Parchment paper is essential when baking amaretto biscotti as it prevents the cookies from sticking to the baking sheet. It also allows the cookies to cook more evenly, and it makes cleaning up much more manageable. Parchment sheets are inexpensive and readily available in most grocery stores. The paper is non-stick, so there is no need to add extra oil or butter to the baking sheet. Using parchment paper is also an environmentally friendly option because it can be composted.
Tip 3.1: How to Line the Baking Sheet with Parchment Paper
If you do not know how to line a baking sheet with parchment paper, here are the steps: 1. Tear off a piece of parchment paper that is larger than the baking sheet. 2. Place the parchment paper over the baking sheet. 3. Cut off any excess paper that is hanging off the edges. 4. Press the paper down, so it adheres to the baking sheet.

Tip 4: Glaze the Biscotti with Almond Extract

Adding an almond glaze to the top of your amaretto biscotti will give it an extra special flavor boost. The almond extract compliments the almond flavors in the biscotti and adds a touch of sweetness. The glaze also makes them look more appetizing, making them perfect for special occasions.
Tip 4.1: How to Make Almond Glaze
Here is how to make almond glaze: 1. Mix one cup of powdered sugar with two tablespoons of milk. 2. Add two teaspoons of almond extract to the mixture. 3. Stir until smooth. 4. Dip the top of the biscotti into the almond glaze. 5. Let it cool and dry before enjoying.
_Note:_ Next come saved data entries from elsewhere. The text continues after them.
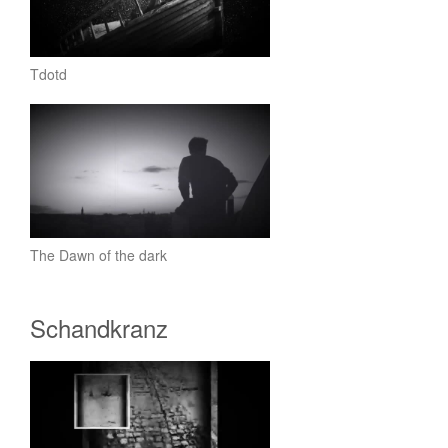
Tdotd
The Dawn of the dark
Schandkranz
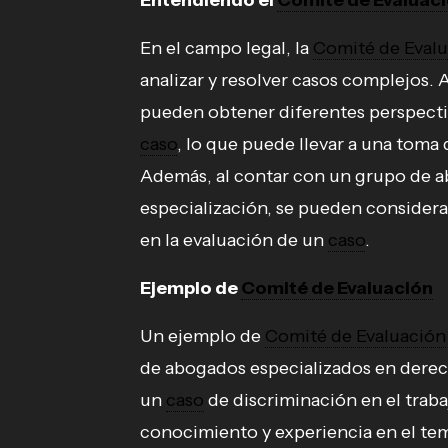
Entendiendo el
Comité de Evaluac
En el campo legal, la
Comité de Eval
analizar y resolver casos complejos. 
pueden obtener diferentes perspecti
caso
, lo que puede llevar a una toma 
Además, al contar con un grupo de a
especialización, se pueden considera
en la evaluación de un
caso
.
Ejemplo de
Comité de Evaluación
Un ejemplo de
Comité de Evaluación
de abogados especializados en derech
un
caso
de discriminación en el trab
conocimiento y experiencia en el tem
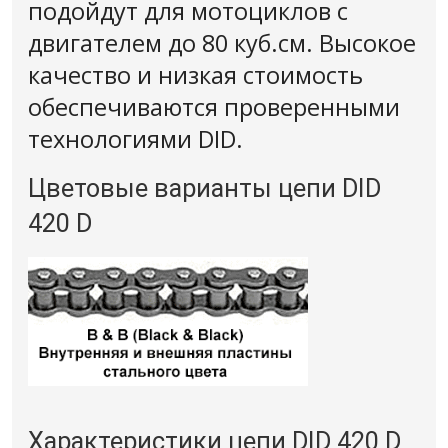
подойдут для мотоциклов с
двигателем до 80 куб.см. Высокое
качество и низкая стоимость
обеспечиваются проверенными
технологиями DID.
Цветовые варианты цепи DID
420 D
Характеристики цепи DID 420 D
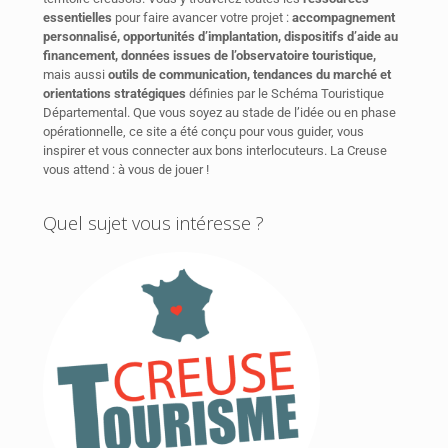
essentielles
pour faire avancer votre projet :
accompagnement
personnalisé, opportunités d’implantation, dispositifs d’aide au
financement, données issues de l’observatoire touristique,
mais aussi
outils de communication, tendances du marché et
orientations stratégiques
définies par le Schéma Touristique
Départemental. Que vous soyez au stade de l’idée ou en phase
opérationnelle, ce site a été conçu pour vous guider, vous
inspirer et vous connecter aux bons interlocuteurs. La Creuse
vous attend : à vous de jouer !
Quel sujet vous intéresse ?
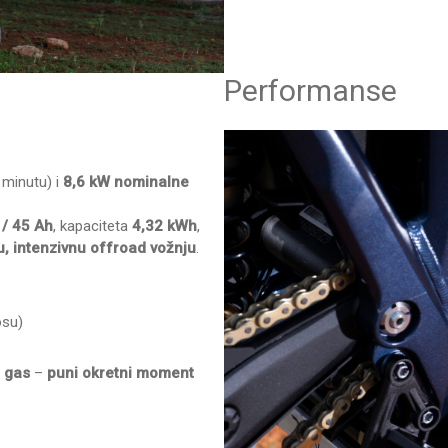
Performanse
 minutu) i
8,6 kW nominalne
 / 45 Ah
, kapaciteta
4,32 kWh
,
u, intenzivnu offroad vožnju
.
osu)
a gas
–
puni okretni moment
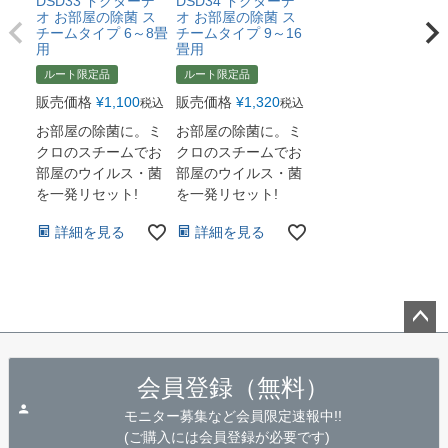
DSD33 ドクターデ
DSD34 ドクターデ
オ お部屋の除菌 ス
オ お部屋の除菌 ス
チームタイプ 6～8畳
チームタイプ 9～16
用
畳用
ルート限定品
ルート限定品
販売価格
¥
1,100
販売価格
¥
1,320
税込
税込
お部屋の除菌に。ミ
お部屋の除菌に。ミ
クロのスチームでお
クロのスチームでお
部屋のウイルス・菌
部屋のウイルス・菌
を一発リセット!
を一発リセット!
詳細を見る
詳細を見る
ペー
ジト
会員登録（無料）
ップ
へ
モニター募集など会員限定速報中!!
(ご購入には会員登録が必要です)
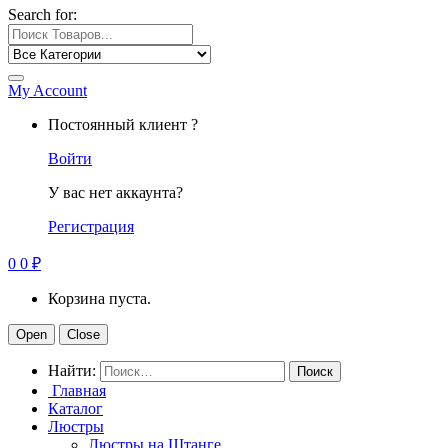
Search for:
My Account
Постоянный клиент ?
Войти
У вас нет аккаунта?
Регистрация
0
0
₽
Корзина пуста.
Open
Close
Найти:
Главная
Каталог
Люстры
Люстры на Штанге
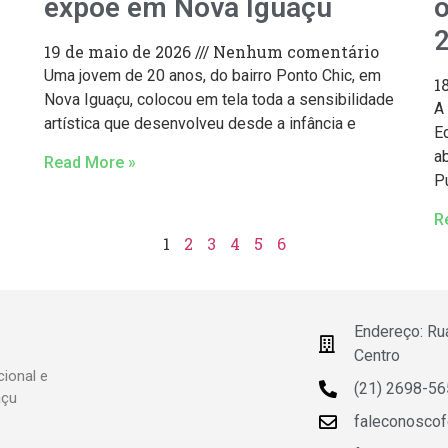
expõe em Nova Iguaçu
o
19 de maio de 2026
Nenhum comentário
Uma jovem de 20 anos, do bairro Ponto Chic, em
1
Nova Iguaçu, colocou em tela toda a sensibilidade
A
artística que desenvolveu desde a infância e
E
a
Read More »
P
R
1
2
3
4
5
6
Endereço: Ru
Centro
ional e
(21) 2698-5
açu
faleconosco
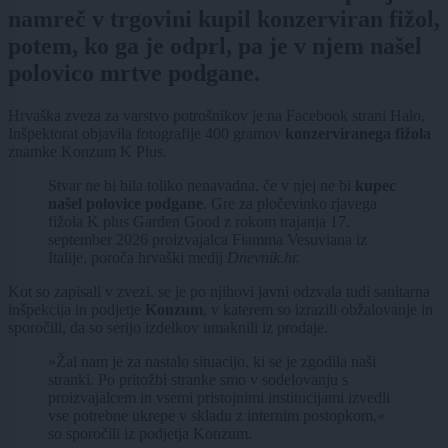
namreč v trgovini kupil konzerviran fižol,
potem, ko ga je odprl, pa je v njem našel
polovico mrtve podgane.
Hrvaška zveza za varstvo potrošnikov je na Facebook strani Halo,
Inšpektorat objavila fotografije 400 gramov
konzerviranega fižola
znamke Konzum K Plus.
Stvar ne bi bila toliko nenavadna, če v njej ne bi
kupec
našel polovice podgane
. Gre za pločevinko rjavega
fižola K plus Garden Good z rokom trajanja 17.
september 2026 proizvajalca Fiamma Vesuviana iz
Italije, poroča hrvaški medij
Dnevnik.hr.
Kot so zapisali v zvezi, se je po njihovi javni odzvala tudi sanitarna
inšpekcija in podjetje
Konzum
, v katerem so izrazili obžalovanje in
sporočili, da so serijo izdelkov umaknili iz prodaje.
»Žal nam je za nastalo situacijo, ki se je zgodila naši
stranki. Po pritožbi stranke smo v sodelovanju s
proizvajalcem in vsemi pristojnimi institucijami izvedli
vse potrebne ukrepe v skladu z internim postopkom,«
so sporočili iz podjetja Konzum.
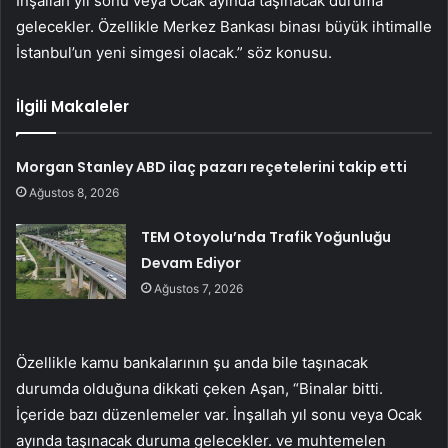
İnşallah yıl sonu veya Ocak ayında taşınacak duruma
gelecekler. Özellikle Merkez Bankası binası büyük ihtimalle
İstanbul’un yeni simgesi olacak.” söz konusu.
İlgili Makaleler
Morgan Stanley ABD ilaç pazarı reçetelerini takip etti
Ağustos 8, 2026
TEM Otoyolu’nda Trafik Yoğunluğu
Devam Ediyor
Ağustos 7, 2026
Özellikle kamu bankalarının şu anda bile taşınacak
durumda olduğuna dikkati çeken Aşan, “Binalar bitti.
İçeride bazı düzenlemeler var. İnşallah yıl sonu veya Ocak
ayında taşınacak duruma gelecekler. ve muhtemelen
Tip 5: Slice Biscotti Logs Carefully

Once the dough has baked and cooled, it is time to slice the logs into individual cookies. Slicing the logs is essential for achieving the traditional crunchy texture of biscotti. It is crucial to use a sharp serrated knife to slice the logs gently. A dull knife may crush the biscotti, causing it to crumble or break. It is also essential to slice the logs at a diagonal angle, which will increase the surface area, allowing it to bake more evenly. A uniform slice also ensures that the biscotti is the same size.
Tip 5.1: How to Slice Biscotti Logs
Here is how to slice biscotti logs: 1. Using a serrated knife, carefully slice the biscotti logs diagonally. 2. Ensure that you make uniform slices. 3. Place the slices back onto the parchment-lined baking sheet. 4. Bake for an additional 10-15 minutes. 5. Rotate the baking tray halfway through the baking process.

Conclusion

Amaretto biscotti with almonds is a sweet, crunchy, and delightful treat that is perfect for any occasion. With these valuable tips, you can make the best amaretto biscotti with almonds recipe that will make your taste buds happy. Remember to use almond flour, chill the dough, use parchment paper, glaze your biscotti with almond extract, and slice your logs with care to ensure beautiful and delicious biscotti that everyone will love.